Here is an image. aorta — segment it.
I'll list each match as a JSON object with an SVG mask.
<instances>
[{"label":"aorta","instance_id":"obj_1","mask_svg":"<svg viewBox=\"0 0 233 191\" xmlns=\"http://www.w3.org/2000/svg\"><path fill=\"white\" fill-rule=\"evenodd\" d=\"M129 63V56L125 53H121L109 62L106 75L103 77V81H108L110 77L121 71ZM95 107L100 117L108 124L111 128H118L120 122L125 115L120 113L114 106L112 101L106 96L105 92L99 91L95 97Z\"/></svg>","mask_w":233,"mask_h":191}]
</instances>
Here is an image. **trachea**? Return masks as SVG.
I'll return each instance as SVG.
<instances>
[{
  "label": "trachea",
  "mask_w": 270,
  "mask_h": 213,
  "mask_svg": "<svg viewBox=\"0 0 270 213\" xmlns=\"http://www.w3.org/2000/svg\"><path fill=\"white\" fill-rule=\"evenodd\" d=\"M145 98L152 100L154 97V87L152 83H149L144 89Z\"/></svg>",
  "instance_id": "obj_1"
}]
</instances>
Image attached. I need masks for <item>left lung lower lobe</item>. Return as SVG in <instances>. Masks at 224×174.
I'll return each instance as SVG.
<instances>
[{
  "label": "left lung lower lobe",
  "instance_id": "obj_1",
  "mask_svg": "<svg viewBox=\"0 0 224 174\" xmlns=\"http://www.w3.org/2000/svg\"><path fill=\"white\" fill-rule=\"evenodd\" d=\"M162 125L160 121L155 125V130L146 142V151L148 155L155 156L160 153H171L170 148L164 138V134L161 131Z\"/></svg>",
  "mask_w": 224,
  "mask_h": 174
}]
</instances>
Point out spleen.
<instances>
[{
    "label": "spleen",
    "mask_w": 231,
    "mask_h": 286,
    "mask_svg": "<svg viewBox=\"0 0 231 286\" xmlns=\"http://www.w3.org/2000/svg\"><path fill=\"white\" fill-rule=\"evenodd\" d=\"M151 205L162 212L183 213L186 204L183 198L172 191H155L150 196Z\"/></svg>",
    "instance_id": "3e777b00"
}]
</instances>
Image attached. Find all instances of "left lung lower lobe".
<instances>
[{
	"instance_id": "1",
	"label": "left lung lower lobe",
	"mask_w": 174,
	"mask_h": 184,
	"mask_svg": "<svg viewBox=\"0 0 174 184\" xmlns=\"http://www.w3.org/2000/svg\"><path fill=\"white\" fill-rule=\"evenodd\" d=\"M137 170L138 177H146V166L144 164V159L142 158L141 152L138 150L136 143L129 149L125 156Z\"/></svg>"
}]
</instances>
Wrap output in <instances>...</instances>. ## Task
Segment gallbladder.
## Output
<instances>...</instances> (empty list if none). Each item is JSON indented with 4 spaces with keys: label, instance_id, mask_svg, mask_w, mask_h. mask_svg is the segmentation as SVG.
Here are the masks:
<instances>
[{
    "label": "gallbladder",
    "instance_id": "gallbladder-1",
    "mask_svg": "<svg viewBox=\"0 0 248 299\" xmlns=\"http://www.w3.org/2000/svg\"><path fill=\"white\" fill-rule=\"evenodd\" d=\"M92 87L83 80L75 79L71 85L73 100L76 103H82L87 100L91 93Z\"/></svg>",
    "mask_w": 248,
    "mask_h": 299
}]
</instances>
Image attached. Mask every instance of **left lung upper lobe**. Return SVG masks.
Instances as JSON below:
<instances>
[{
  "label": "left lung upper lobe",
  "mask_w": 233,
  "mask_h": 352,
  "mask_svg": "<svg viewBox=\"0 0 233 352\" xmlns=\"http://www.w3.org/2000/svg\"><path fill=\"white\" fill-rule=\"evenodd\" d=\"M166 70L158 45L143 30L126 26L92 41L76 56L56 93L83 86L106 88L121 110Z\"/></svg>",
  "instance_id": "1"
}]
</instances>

════════════════

■ What the exercise asks:
Each line from the one that holds "<instances>...</instances> (empty list" to the end of the records above should be transcribed exactly, both ends included.

■ Reply to the exercise:
<instances>...</instances> (empty list if none). Each item is JSON indented with 4 spaces with keys: label, instance_id, mask_svg, mask_w, mask_h. mask_svg is the segmentation as SVG.
Here are the masks:
<instances>
[{
    "label": "gallbladder",
    "instance_id": "gallbladder-1",
    "mask_svg": "<svg viewBox=\"0 0 248 299\" xmlns=\"http://www.w3.org/2000/svg\"><path fill=\"white\" fill-rule=\"evenodd\" d=\"M92 87L83 80L75 79L71 85L73 100L76 103H82L87 100L91 93Z\"/></svg>",
    "mask_w": 248,
    "mask_h": 299
}]
</instances>
Image attached. Mask every instance of **left lung upper lobe**. Return SVG masks.
Instances as JSON below:
<instances>
[{
  "label": "left lung upper lobe",
  "mask_w": 233,
  "mask_h": 352,
  "mask_svg": "<svg viewBox=\"0 0 233 352\" xmlns=\"http://www.w3.org/2000/svg\"><path fill=\"white\" fill-rule=\"evenodd\" d=\"M166 70L158 45L143 30L126 26L92 41L76 56L56 93L83 86L106 88L121 110Z\"/></svg>",
  "instance_id": "1"
}]
</instances>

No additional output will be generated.